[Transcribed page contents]
--
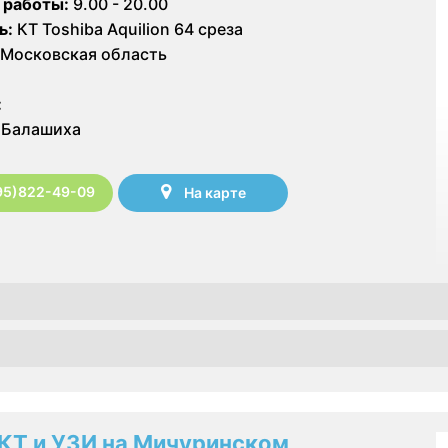
 работы:
9.00 - 20.00
ь:
КТ Toshiba Aquilion 64 среза
Московская область
:
Балашиха
95)822-49-09
На карте
КТ и УЗИ на Мичуринском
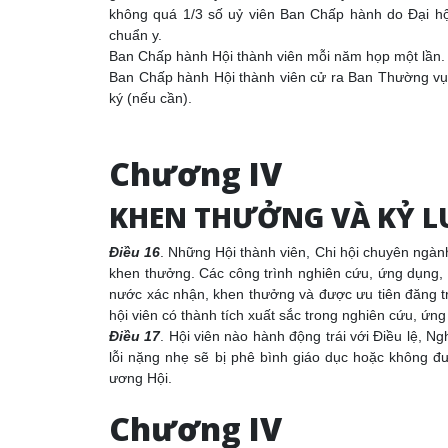
không quá 1/3 số uỷ viên Ban Chấp hành do Đại h
chuẩn y.
Ban Chấp hành Hội thành viên mỗi năm họp một lần.
Ban Chấp hành Hội thành viên cử ra Ban Thường vụ 
ký (nếu cần).
Chương IV
KHEN THƯỞNG VÀ KỶ L
Điều 16
. Những Hội thành viên, Chi hội chuyên ngành
khen thưởng. Các công trình nghiên cứu, ứng dụng,
nước xác nhận, khen thưởng và được ưu tiên đăng tro
hội viên có thành tích xuất sắc trong nghiên cứu, ứn
Điều 17
. Hội viên nào hành động trái với Điều lệ, Ng
lỗi nặng nhẹ sẽ bị phê bình giáo dục hoặc không đ
ương Hội.
Chương IV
--
**Brief**
If pictures appear in the data, omit them and copy all other parts exactly.

**Task response**
 работы:
9.00 - 20.00
ь:
КТ Toshiba Aquilion 64 среза
Московская область
:
Балашиха
95)822-49-09
На карте
КТ и УЗИ на Мичуринском
không quá 1/3 số uỷ viên Ban Chấp hành do Đại h
chuẩn y.
Ban Chấp hành Hội thành viên mỗi năm họp một lần.
Ban Chấp hành Hội thành viên cử ra Ban Thường vụ 
ký (nếu cần).
Chương IV
KHEN THƯỞNG VÀ KỶ L
Điều 16
. Những Hội thành viên, Chi hội chuyên ngành
khen thưởng. Các công trình nghiên cứu, ứng dụng,
nước xác nhận, khen thưởng và được ưu tiên đăng tro
hội viên có thành tích xuất sắc trong nghiên cứu, ứn
Điều 17
. Hội viên nào hành động trái với Điều lệ, Ng
lỗi nặng nhẹ sẽ bị phê bình giáo dục hoặc không đ
ương Hội.
Chương IV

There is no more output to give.